Business
For inability to pay $7.7m debt Cadbury Nigeria to sell 402m shares
Cadbury Nigeria has offered to swap its $7.7 million (N7.03 billion) debt owed to Cadbury Schweppes Overseas Limited for more shares. Cadbury Schweppes Overseas Limited, controlled by Mondelēz International Inc, is a major investor in Cadbury Nigeria with 74.97 percent stake. In a statement released on the floor of the Nigerian Exchange Limited, NGX Cadbury Nigeria said it borrowed $23 million from Cadbury Schweppes to settle outstanding third-party loans obtained to fund raw material imports and other input costs. Cadbury Nigeria said it is facing challenges servicing the foreign currency-denominated loans due to persistent foreign currency scarcity in the country.
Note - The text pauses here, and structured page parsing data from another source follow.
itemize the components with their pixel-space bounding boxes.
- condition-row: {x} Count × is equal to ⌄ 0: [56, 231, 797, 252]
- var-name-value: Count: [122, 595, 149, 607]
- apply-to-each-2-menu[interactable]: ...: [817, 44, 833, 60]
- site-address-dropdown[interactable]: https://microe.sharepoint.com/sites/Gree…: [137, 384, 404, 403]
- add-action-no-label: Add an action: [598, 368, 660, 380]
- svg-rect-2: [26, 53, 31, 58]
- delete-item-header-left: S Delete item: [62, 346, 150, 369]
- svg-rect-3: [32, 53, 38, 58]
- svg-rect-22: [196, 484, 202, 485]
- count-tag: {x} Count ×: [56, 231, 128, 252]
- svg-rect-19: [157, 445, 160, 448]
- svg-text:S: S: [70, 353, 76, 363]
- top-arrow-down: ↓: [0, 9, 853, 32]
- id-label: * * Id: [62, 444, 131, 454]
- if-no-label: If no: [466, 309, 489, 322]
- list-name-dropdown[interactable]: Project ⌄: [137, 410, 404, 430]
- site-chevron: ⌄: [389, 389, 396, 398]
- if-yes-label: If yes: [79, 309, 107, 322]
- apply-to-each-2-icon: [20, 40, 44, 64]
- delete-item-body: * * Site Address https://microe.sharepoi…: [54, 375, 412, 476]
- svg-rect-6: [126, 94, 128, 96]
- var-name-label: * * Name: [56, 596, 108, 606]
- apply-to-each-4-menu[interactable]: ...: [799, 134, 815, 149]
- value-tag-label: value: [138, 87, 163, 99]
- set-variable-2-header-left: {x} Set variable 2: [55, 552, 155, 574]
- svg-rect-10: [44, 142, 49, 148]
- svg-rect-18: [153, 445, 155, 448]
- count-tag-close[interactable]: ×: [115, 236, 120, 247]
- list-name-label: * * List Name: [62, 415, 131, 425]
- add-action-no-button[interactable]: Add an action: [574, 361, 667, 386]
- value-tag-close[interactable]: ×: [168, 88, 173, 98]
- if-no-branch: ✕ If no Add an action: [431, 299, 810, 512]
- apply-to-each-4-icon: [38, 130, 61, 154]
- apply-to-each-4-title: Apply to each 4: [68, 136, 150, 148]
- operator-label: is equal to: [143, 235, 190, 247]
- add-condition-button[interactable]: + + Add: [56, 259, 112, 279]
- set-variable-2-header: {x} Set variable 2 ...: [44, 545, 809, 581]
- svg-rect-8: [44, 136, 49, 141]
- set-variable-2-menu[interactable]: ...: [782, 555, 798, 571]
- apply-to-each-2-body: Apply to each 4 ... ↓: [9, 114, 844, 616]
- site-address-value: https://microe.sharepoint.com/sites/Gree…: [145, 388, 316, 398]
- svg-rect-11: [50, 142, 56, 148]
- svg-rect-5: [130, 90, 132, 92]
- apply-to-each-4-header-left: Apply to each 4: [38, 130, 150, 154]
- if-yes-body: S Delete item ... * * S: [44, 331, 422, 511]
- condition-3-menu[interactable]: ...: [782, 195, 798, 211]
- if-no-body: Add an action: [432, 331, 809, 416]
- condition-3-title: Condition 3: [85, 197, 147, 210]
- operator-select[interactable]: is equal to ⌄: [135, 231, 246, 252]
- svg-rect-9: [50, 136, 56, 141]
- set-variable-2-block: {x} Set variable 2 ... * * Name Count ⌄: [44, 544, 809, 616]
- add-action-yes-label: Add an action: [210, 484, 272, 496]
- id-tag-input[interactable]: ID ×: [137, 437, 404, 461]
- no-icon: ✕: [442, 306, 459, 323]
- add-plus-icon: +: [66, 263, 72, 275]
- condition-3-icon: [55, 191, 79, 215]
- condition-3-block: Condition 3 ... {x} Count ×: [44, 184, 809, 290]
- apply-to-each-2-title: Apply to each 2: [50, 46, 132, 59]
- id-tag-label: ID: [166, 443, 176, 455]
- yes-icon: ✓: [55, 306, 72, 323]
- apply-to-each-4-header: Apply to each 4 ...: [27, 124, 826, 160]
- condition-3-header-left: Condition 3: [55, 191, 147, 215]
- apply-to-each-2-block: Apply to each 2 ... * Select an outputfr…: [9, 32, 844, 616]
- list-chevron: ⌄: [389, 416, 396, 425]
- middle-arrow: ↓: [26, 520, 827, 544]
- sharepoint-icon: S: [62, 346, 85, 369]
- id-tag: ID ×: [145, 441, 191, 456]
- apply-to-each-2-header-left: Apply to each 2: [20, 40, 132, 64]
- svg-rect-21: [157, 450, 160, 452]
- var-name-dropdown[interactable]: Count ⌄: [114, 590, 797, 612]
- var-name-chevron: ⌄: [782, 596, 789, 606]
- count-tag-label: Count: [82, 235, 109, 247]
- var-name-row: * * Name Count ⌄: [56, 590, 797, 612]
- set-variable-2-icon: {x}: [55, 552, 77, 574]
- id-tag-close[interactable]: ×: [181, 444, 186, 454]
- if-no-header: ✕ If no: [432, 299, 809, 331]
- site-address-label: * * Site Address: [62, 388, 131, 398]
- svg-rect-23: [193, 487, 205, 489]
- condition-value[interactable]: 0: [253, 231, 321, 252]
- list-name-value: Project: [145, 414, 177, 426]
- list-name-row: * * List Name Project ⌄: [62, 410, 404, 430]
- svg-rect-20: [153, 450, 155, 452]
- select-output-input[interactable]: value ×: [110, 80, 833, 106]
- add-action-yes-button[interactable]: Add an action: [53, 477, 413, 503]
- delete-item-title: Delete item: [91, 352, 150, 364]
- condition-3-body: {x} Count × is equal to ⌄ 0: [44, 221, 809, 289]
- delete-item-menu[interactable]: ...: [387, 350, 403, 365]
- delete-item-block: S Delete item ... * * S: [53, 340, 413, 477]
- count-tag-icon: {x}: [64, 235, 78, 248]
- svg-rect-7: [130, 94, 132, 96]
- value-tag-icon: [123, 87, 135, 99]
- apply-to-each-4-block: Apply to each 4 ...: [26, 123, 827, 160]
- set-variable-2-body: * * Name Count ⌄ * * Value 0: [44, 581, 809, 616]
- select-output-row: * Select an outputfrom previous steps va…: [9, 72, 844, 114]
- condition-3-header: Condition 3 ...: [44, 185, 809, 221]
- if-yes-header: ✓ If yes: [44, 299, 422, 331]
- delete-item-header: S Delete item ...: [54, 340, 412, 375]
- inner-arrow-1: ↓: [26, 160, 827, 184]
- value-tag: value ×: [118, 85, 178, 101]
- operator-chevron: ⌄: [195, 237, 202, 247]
“The liberalisation of the foreign exchange market in June 2023 and attendant devaluation of the currency put further pressure on the Company as the Naira value of its foreign currency denominated loans increased significantly,” Cadbury stated. This resulted in an unrealised exchange loss of ₦20.6 billion and a loss after tax of ₦10.2 billion for the period ended, 30 September 2023.” Cadbury Nigeria said it has been able to repay $18.6 million of the principal and accrued interest to the investor, leaving an outstanding balance of $7.7 million as of December 31, 2023. It said the settlement of a portion of the loan, however, crystallised an estimated foreign exchange loss of N13.5 billion.
“In light of the above, the Board of Directors of Cadbury Nigeria has considered various options for settling the outstanding shareholder loan obligation and reducing the Company’s exposure to foreign currency risk,” Cadbury noted. The conversion of the outstanding loan into equity (the “Conversion”) was selected as the optimal option for the Company, as it is expected to deleverage its balance sheet and save the Company further foreign exchange losses.” The board approved the conversion, however, on February 8, 2024, as shareholders will vote on the decision at an extraordinary meeting (EGM) before seeking approval from the Securities and Exchange Commission (SEC).